Transfer pricing types
Transfer Pricing in India applies to domestic and international transactions, although the application rules are different. While international transfer pricing applies to all transactions between related parties regardless of the value, domestic transfer pricing is applicable only if the concerned party takes certain deductions under the law. The scope for international transfer pricing is quite broad, wherein the scope for domestic transfer pricing has been limited.
What transactions are covered under transfer pricing?
Transfer pricing in India covers all transactions between two related parties. Such transactions include transactions concerning intangibles, loans and guarantees, purchase or sale of goods and services, as well as research and development transactions.
Companies or firms must ensure that any transactions between related parties are at an arm’s length price to avoid or mitigate any risk concerning transfer pricing. Companies may enter into an advanced pricing agreement with the government to reduce any risk regarding transfer pricing or related transactions.
The tax laws allow for a minimum tolerance level for related party transactions, and the tax authorities generally accept any difference within such levels. Such tolerance level was at 1% for wholesale transactions and 3% for all others for the year ending 2020.
What are different methods for calculations of ALP?
Various methods are prescribed in India’s transfer pricing provisions and rules to calculate the arm’s length price.

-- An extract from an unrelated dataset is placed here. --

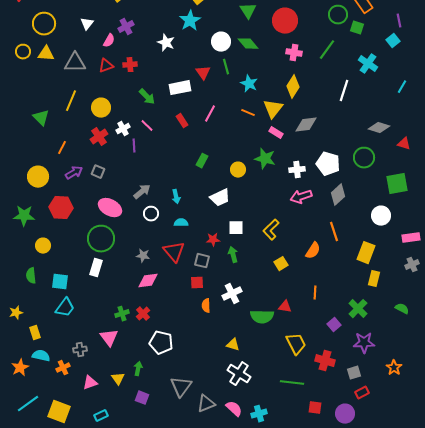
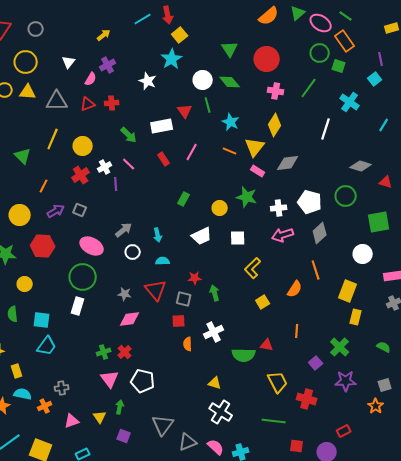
white square: (236, 228) -> (238, 238), moved
pink triangle: (109, 338) -> (110, 379), moved
gray square: (354, 373) -> (385, 385), moved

Such methods may be applied as per the transaction that the companies are undertaking. These include the following methods:
- Comparable Uncontrolled Price Method
- Resale Price Method
- Cost Plus Method
- Profit Split Method
- Transactional Net Margin Method
- Any other method as may be prescribed
The methods may be used as per the transaction undertaken between the two parties, and each method is suitable in different situations. The company’s consultant may calculate the arm’s length price between two parties on any transaction and issue a report wherein it is stated that such a transaction is as per the arm’s length price or not.
Transfer pricing report
A Chartered Accountant or a firm of Chartered Accountant may issue the transfer pricing report to any entity under the income tax law. Transfer pricing in India requires the chartered accountant to issue such reports u/s 92C of the act. Such reports are categorized under Form 3CEB and have to be digitally issued to the income tax department, including the consultant’s views regarding the party’s transactions.
Apart from the transfer pricing report, the consultant may also help the company prepare and submit the Master File & the country by country reporting as per the BEPS Action Plan 13. Companies have to ensure that documentation, as required by transfer pricing norms, is maintained. The same has to be certified by the Chartered Accountant in their form or report issued u/s 92C.
Transfer Pricing in India was made effective from the financial year, which ended in March 2002, to ensure no profit erosion and tax avoidance by related parties governed by different tax laws for various reasons. Transfer Pricing in India has constantly been evolving since the initial days. The government is looking to incorporate international laws and standardize the format as per the OECD’s requirements.
Transfer Pricing regulations require in-depth and technical analysis of all transactions subject to the arm’s length price between two parties. In such circumstances, consultants such as AKM Global, KPMG, PwC, etc., can help the companies properly analyze their transactions and mitigate transfer pricing risks concerning various transactions being undertaken by them.